## ABOUT THIS EXERCISE
The reply should hold only the lines from the one with "path toward DPDPA alignment.!" to the one with "This model assumes a strict bottleneck: only", both ends kept, exactly as they appear below, without any pictures.

## EXCERPTED RECORDS
------------

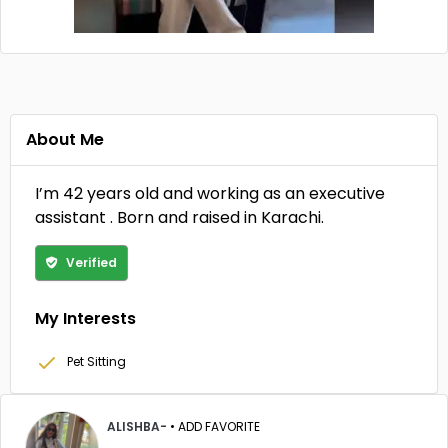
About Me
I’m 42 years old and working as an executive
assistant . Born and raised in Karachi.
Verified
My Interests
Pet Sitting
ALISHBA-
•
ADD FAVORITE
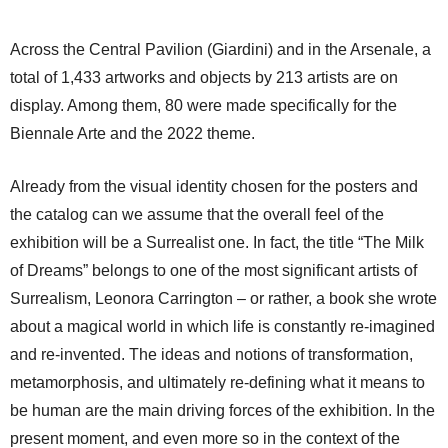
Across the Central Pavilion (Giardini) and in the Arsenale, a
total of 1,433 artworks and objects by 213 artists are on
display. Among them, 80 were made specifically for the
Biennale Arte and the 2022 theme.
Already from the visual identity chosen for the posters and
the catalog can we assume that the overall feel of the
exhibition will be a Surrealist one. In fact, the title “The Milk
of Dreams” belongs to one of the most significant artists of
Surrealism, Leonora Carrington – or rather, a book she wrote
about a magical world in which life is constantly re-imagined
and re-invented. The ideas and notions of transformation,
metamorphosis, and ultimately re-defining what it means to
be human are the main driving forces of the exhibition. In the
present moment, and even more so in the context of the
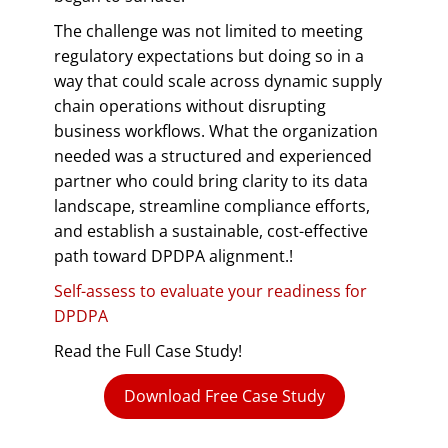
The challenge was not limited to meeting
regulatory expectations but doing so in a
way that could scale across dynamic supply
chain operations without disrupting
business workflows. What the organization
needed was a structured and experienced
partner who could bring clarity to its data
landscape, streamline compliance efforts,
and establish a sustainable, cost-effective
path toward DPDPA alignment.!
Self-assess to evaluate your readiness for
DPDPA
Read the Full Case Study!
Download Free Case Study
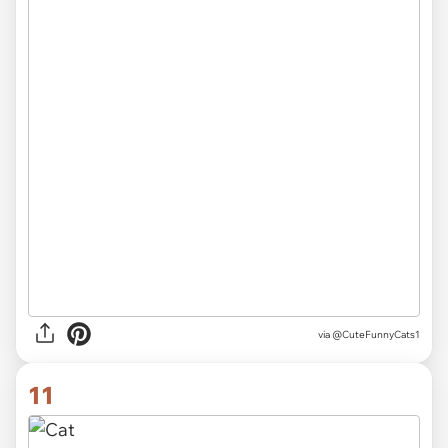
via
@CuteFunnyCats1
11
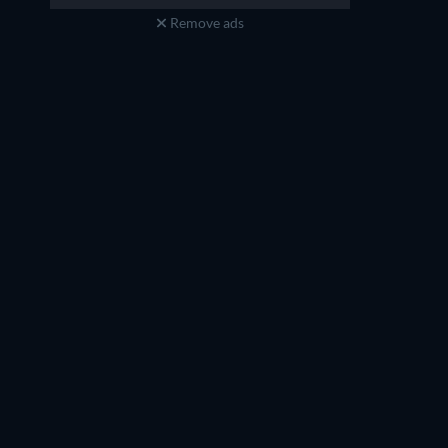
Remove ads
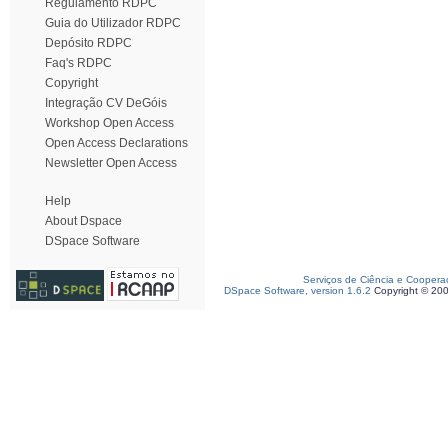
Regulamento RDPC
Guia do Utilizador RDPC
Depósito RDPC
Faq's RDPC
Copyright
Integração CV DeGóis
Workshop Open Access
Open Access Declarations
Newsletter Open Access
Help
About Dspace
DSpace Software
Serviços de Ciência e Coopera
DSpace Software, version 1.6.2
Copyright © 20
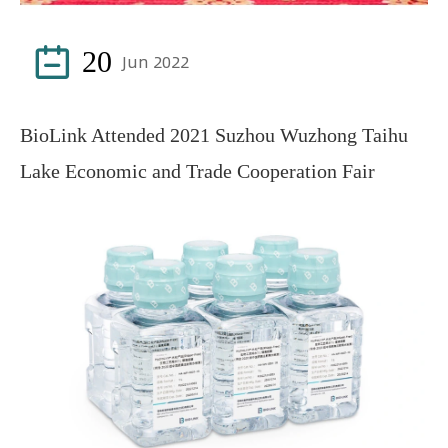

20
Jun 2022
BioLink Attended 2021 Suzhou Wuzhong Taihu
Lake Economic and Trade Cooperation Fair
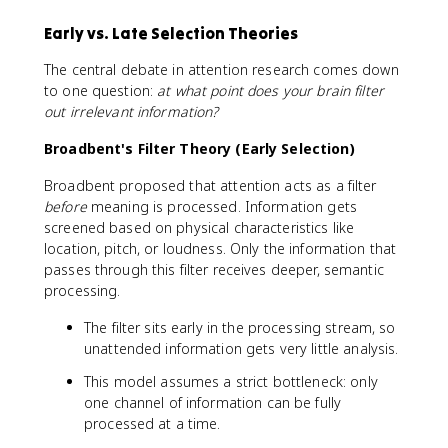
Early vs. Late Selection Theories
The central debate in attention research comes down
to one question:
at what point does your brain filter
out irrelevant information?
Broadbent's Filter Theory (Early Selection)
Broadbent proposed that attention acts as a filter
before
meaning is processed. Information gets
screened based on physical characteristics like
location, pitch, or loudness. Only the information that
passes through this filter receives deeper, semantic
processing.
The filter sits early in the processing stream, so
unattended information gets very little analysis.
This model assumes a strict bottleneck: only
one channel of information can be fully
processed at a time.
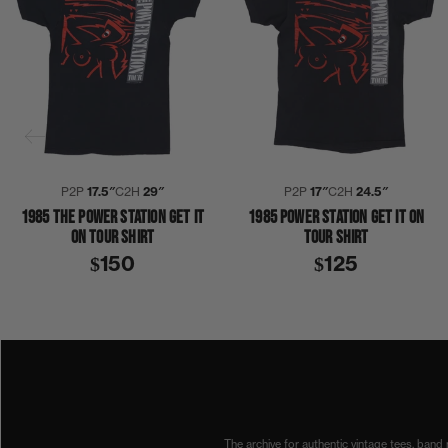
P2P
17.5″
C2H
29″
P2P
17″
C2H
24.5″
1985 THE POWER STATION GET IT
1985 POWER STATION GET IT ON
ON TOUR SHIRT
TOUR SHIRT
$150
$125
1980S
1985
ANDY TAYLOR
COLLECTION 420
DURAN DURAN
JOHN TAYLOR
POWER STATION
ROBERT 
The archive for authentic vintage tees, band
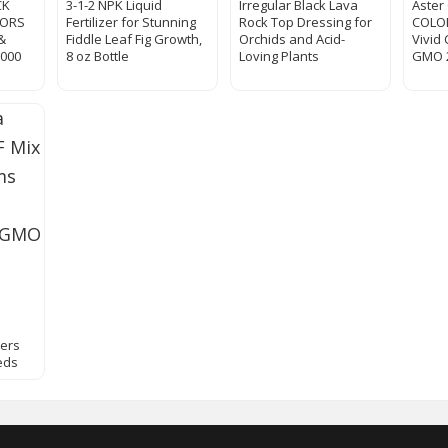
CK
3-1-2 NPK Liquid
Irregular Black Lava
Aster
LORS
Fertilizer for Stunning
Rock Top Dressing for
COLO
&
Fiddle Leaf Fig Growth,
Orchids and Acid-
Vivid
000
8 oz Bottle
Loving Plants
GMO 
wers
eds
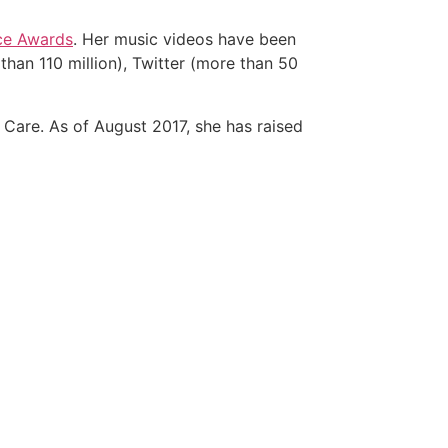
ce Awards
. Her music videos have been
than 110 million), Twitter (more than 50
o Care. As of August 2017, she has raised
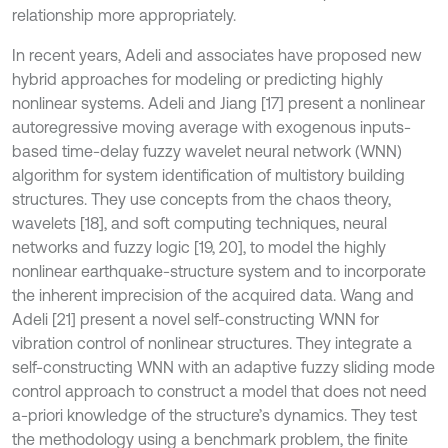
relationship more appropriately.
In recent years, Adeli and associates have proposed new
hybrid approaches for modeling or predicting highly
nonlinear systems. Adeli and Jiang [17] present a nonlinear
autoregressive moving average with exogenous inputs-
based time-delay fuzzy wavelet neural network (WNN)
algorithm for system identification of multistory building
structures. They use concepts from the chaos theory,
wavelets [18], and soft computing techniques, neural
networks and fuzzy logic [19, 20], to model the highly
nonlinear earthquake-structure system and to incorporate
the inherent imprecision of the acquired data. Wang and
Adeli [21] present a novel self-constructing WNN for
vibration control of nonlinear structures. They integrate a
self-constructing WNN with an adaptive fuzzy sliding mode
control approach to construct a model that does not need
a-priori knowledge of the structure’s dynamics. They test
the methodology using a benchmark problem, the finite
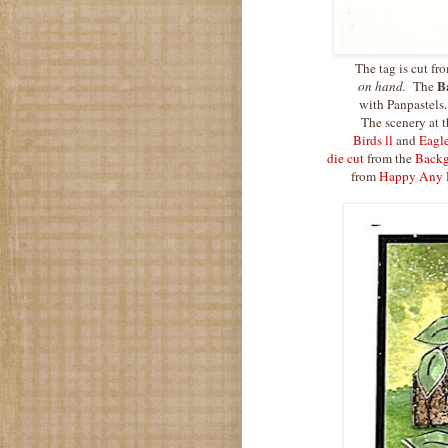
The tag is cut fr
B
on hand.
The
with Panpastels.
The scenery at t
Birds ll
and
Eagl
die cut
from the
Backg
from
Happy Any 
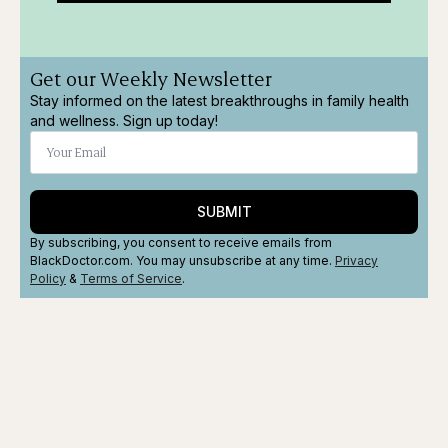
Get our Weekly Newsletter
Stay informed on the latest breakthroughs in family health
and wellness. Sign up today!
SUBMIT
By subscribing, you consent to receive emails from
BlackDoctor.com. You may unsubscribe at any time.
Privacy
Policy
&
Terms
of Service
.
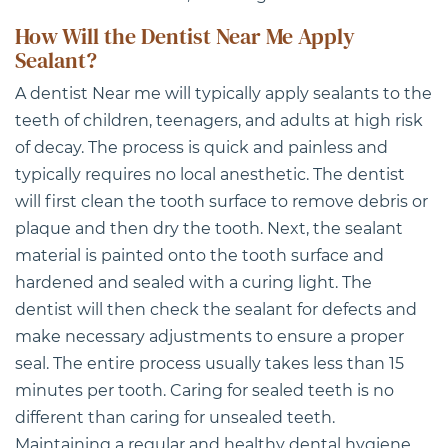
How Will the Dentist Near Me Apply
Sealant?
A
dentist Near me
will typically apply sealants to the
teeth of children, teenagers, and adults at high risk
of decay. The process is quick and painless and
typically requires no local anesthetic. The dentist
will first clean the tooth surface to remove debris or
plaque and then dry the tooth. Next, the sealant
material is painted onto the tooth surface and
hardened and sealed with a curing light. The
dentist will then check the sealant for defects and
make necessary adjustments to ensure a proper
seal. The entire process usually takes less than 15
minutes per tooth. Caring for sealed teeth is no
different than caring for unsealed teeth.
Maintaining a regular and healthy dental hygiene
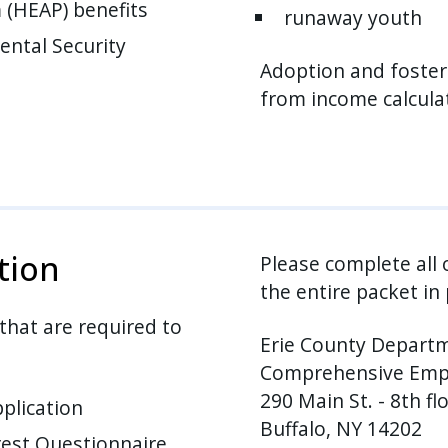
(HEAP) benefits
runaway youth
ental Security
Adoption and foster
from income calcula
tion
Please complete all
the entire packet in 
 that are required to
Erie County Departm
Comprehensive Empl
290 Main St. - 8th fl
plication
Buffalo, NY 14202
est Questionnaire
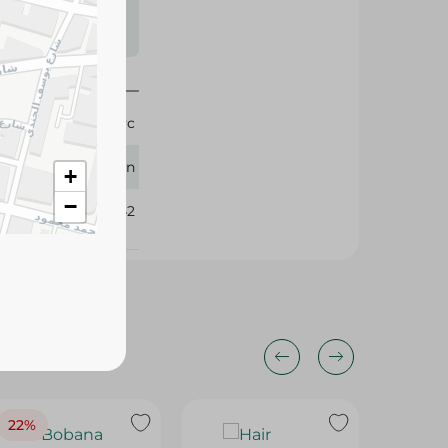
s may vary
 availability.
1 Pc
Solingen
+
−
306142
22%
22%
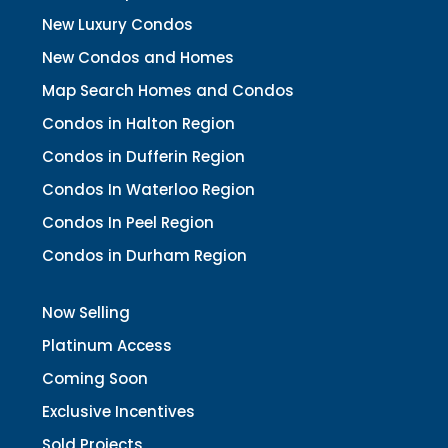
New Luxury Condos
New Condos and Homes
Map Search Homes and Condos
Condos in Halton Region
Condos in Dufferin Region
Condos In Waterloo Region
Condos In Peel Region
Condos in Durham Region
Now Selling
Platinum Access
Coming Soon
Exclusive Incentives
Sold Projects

------------

## RESULT OF THE TASK
path toward DPDPA alignment.!
Self-assess to evaluate your readiness for
DPDPA
Read the Full Case Study!
Download Free Case Study
via
@CuteFunnyCats1
11
Remove ads
Regulamento RDPC
Guia do Utilizador RDPC
Depósito RDPC
Faq's RDPC
Copyright
Integração CV DeGóis
Workshop Open Access
Open Access Declarations
Newsletter Open Access
Help
About Dspace
DSpace Software
Serviços de Ciência e Coopera
DSpace Software, version 1.6.2
Copyright © 20

20
Jun 2022
BioLink Attended 2021 Suzhou Wuzhong Taihu
Lake Economic and Trade Cooperation Fair
Early vs. Late Selection Theories
The central debate in attention research comes down
to one question:
at what point does your brain filter
out irrelevant information?
Broadbent's Filter Theory (Early Selection)
Broadbent proposed that attention acts as a filter
before
meaning is processed. Information gets
screened based on physical characteristics like
location, pitch, or loudness. Only the information that
passes through this filter receives deeper, semantic
processing.
The filter sits early in the processing stream, so
unattended information gets very little analysis.
This model assumes a strict bottleneck: only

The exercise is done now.